До последней минуты Золя и его единомышленники еще надеялись, что правда и здравый смысл восторжествуют, но этого не случилось. Золя был подавлен. Он отчетливо представлял себе, как возликуют враги, какую дикую свистопляску устроит пресса и в какую новую оргию антисемитизма и шовинизма окунется толпа, ослепленная фанатизмом.
Первое сражение проиграно, но можно ли опускать руки и отдаваться во власть обстоятельств? Сколько таких поначалу проигранных сражений уже было, сколько проглочено обид и оскорблений! Золя и раньше никогда не сдавался, не собирался он сдаваться и теперь. Но в душе закипало негодование, та благородная ненависть, о которой он писал в юности: «Ненависть священна, она удел сильных и страстных сердец». Надо было действовать, не теряя ни дня, ни часа, действовать незамедлительно. Если не подействовали его статьи и брошюры, то пусть открытое письмо президенту заставит всех задуматься. Он назовет всех, кто причастен к этому преступлению, приведет неопровержимые факты. Риск? Пусть будет, что будет. Он готов бороться до конца.
Суд над Эстергази закончился 11 января 1898 года и тем же вечером Золя вернулся домой, чтобы написать послание Феликсу Фору. Он работал всю ночь и все утро последующего дня. Александрина в большом смятении ожидала чем все это кончится. Она ничего не знала, но догадывалась. Эмиль задумал что-то очень важное. Этим же утром к Александрине заглянула госпожа Лаборд. Она пришла с дочерью рассеять Александрину, поговорить о последствиях оправдательного приговора Эстергази. Охваченная тревогой Александрина рассказывала: «Я заглянула в кабинет, когда он еще писал. Он был спокоен и работал, как обычно. Но взгляд его очень меня напугал. Я не хотела мешать и ушла.»
Пока велась беседа, дверь из соседней комнаты неожиданно открылась и на пороге появился Золя. От всего его облика веяло необычной торжественностью. Уверенными движениями поправил он высокую нескладную шляпу, надел ее и сдвинул немного набок. «Дело сделано, — сказал он — Теперь остается ждать результатов».
Оно далось ему нелегко, это письмо. Всю силу логики негодования, страсть нужно было собрать как бы в кулак и бить врага без промаха, без пощады. «Теперь обвинять буду я. Обвиняемые? Их много!» Золя мысленно перечисляет: майор Пати де Клан, полковник Сандгерр (уже мертвый), генерал Мерсье, генерал Буадефр, генерал Гонз, генерал Билло, генерал Пелье, майор Ривари. Письмо должно быть написано немедленно и так же быстро обнародовано. Только одна газета может это сделать — «Орор».

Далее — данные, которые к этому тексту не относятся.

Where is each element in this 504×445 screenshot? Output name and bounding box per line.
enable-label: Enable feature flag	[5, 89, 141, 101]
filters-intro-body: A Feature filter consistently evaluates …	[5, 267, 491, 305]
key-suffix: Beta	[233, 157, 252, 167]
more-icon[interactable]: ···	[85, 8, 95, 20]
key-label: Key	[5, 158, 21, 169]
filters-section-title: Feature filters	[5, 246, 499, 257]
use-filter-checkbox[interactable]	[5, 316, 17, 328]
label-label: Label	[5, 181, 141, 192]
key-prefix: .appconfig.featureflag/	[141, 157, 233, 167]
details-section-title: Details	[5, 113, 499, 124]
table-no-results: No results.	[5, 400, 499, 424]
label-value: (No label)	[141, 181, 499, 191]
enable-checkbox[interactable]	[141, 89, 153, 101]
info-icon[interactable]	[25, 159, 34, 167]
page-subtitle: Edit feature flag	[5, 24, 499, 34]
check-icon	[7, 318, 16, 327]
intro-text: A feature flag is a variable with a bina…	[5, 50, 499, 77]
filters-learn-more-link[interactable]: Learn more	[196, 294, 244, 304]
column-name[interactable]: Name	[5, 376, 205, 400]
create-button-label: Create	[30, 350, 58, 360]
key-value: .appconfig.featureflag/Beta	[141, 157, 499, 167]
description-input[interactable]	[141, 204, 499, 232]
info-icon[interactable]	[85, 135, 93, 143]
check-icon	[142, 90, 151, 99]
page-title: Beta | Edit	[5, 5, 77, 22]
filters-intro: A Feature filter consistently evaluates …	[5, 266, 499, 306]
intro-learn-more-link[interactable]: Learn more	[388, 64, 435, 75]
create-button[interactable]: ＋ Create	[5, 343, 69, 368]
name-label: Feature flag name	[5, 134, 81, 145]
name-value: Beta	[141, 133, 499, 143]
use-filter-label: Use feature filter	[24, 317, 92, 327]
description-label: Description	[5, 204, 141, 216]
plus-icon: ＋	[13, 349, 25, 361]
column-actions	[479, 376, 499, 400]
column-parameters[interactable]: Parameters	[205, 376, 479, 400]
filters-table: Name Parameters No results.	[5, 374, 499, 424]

Золя усаживается за стол, обдумывая свое послание президенту Это совсем не просто. Фактов и доводов накопилось много. Организовать их в стройную систему нелегко. Яснее представляется конец письма, заключительная часть, и Золя все время невольно возвращается к нему: «Я обвиняю, я обвиняю… Мне известен закон о печати, карающий за клевету…»
Золя сидит в такой привычной для него позе. Он как бы врос в тяжелое просторное кресло, положив обе руки на стол. Волнение, мешавшее ему поначалу сосредоточиться, постепенно проходит. С пером в руке мыслить легче. И вот уже найдено начало. Оно естественно и необходимо. Золя обращается к президенту республики, который однажды оказал ему внимание и благосклонно принял. Дипломатическая вежливость в начале письма не повредит.